History was finally conceived in the barren chapters of the Africa FIFA Under-20 World Cup Championship in Egypt when the Black Satellites of Africa lifted the World Cup Trophy for the first time in the full glare of the 68,000 spectators gathered at Cairo International Stadium, after defeating Brazil.

Whilst the Egyptian and the Ghanaian flags were blowing the wind of victory down West and Central Africa almost to a point of tatters, the vuvuzela’s of South Africa, just like the proverbial African cock at dawn, was waking up the remaining Southern and Eastern African countries to the historic glory. From the length and breadth of the continent, the spirit of solidarity rarely experienced by the separate countries of Africa reverberated in the streets and at public spaces amid singing, drumming, dancing shouting and of course “vuvuzeling”.

The significance of this historic football feat to the African people cannot be overemphasized. Different people, however, accorded different significance to the event. Here are some views from Ghana. According to the President of Ghana, Professor John Evans Attah Mills, the historic victory is a timely wake up call to all Ghanaians irrespective of their party colours to unite as one people for the urgent task of national development.

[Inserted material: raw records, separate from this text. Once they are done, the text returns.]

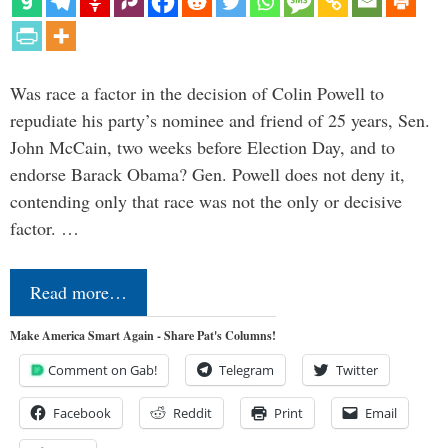
Was race a factor in the decision of Colin Powell to
repudiate his party’s nominee and friend of 25 years, Sen.
John McCain, two weeks before Election Day, and to
endorse Barack Obama? Gen. Powell does not deny it,
contending only that race was not the only or decisive
factor. …
Read more…
Make America Smart Again - Share Pat's Columns!
Comment on Gab!
Telegram
Twitter
Facebook
Reddit
Print
Email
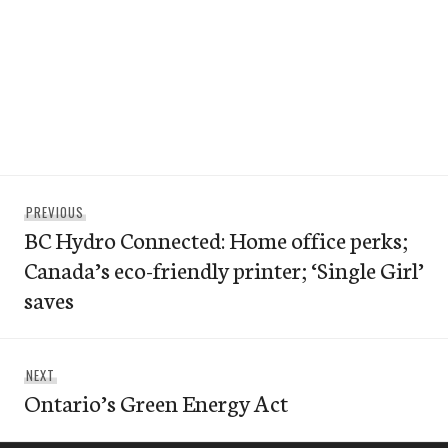
Post
Previous
PREVIOUS
navigation
BC Hydro Connected: Home office perks;
post:
Canada’s eco-friendly printer; ‘Single Girl’
saves
Next
NEXT
Ontario’s Green Energy Act
post:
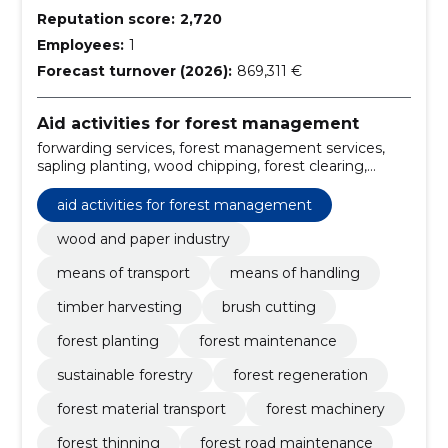
Reputation score:
2,720
Employees:
1
Forecast turnover (2026):
869,311 €
Aid activities for forest management
forwarding services, forest management services,
sapling planting, wood chipping, forest clearing,
material handling, wood and paper industry, handling
equipment, means of transport, forest road
aid activities for forest management
maintenance
wood and paper industry
means of transport
means of handling
timber harvesting
brush cutting
forest planting
forest maintenance
sustainable forestry
forest regeneration
forest material transport
forest machinery
forest thinning
forest road maintenance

Another Ghanaian who called at a local radio station in Accra asserted that the victory shows the supremacy of Ghana as a major football nation in Africa and at the world stage. The next caller made a rather interesting statement. He remarked, “Ghana is seen as the Brazil of Africa, but today, Brazil will be seen as the Ghana of South America”. To these people and million others, the victory is simply, a national affair and…maybe rightly so.

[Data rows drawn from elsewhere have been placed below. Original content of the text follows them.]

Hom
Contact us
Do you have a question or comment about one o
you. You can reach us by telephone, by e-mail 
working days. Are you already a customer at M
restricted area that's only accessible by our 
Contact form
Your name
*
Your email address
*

Firstly, the victory was won not by the senior national team, the Black Stars but rather the junior under 20 side, the Black Satellites. The significance of this is that, the current senior leaders of Africa may not necessarily be those to materialize the prospect of African unity government judging from their desultory attitude to issues of African unity. The hope seems to reside in the youthful generation. It is a common knowledge that, effecting fundamental changes become more difficult and unattractive as people advance in age. Not surprisingly therefore, a change as drastic and urgent as the political unification of African people, remains a wild goose chase from the colonial aftermath till today.

Research converge on the notion that, the youth are more open to new ideas, more daring and often blind to old standing vendetta that breeds mistrust and obstruct cooperation among nations. The example of the youthful Nkrumah, who engineered a fundamental change of African independence, and black liberation, comes to mind readily. The late youngest US president John F. Kennedy and the recent Noble Peace Prize laureate, Barrack Obama, who is currently working to fundamentally reform the long standing health care system of US is noteworthy.

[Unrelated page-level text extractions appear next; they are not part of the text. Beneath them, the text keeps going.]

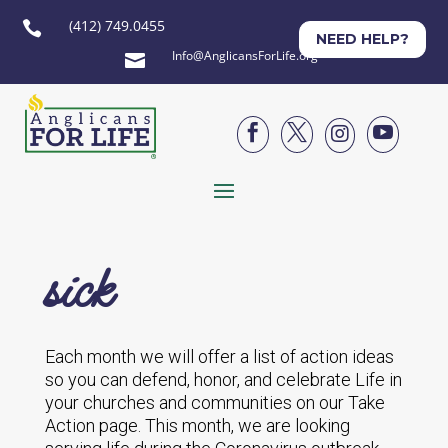
(412) 749.0455

NEED HELP?
Info@AnglicansForLife.org





sick
Each month we will offer a list of action ideas
so you can defend, honor, and celebrate Life in
your churches and communities on our Take
Action page. This month, we are looking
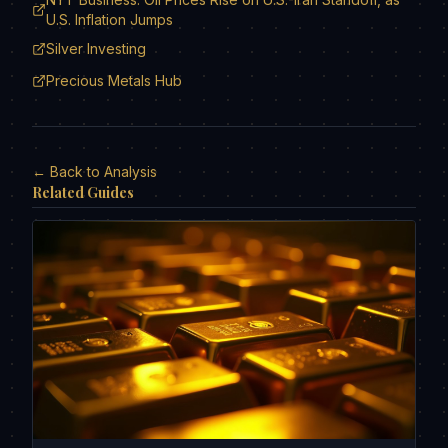
U.S. Inflation Jumps
Silver Investing
Precious Metals Hub
← Back to Analysis
Related Guides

The time is long overdue for the old leaders of men of Africa to constitute themselves into a team of advisors, take to the comfortable passenger seats and allow the younger generation the opportunity to drive the affairs of the continent to true political and economic unity. The economic viability of the separate states of Africa, some hardly numbering two million, created by former colonial powers for their own interest is still eluding. A federation has the promise of greater economic strength by allowing small and weak nations to pool their resources, both economic and human. It is only in this way that smaller nations can ever achieve the kind of economies of scale needed to effectively develop themselves through massive industrialization.

The second observation is that, the Black Satellites won the FIFA World Cup by a rich combination of expertise from both local and foreign-based players. The link is unmistakably obvious: the political unification of Africa would be realized more smoothly by close collaboration between Africans and foreigners. Foreigners in this context refer to all individuals and groups outside Africa who share in the vision of African unity. They include but not limited to Diaspora Africans, the Americans, Europeans and Asians.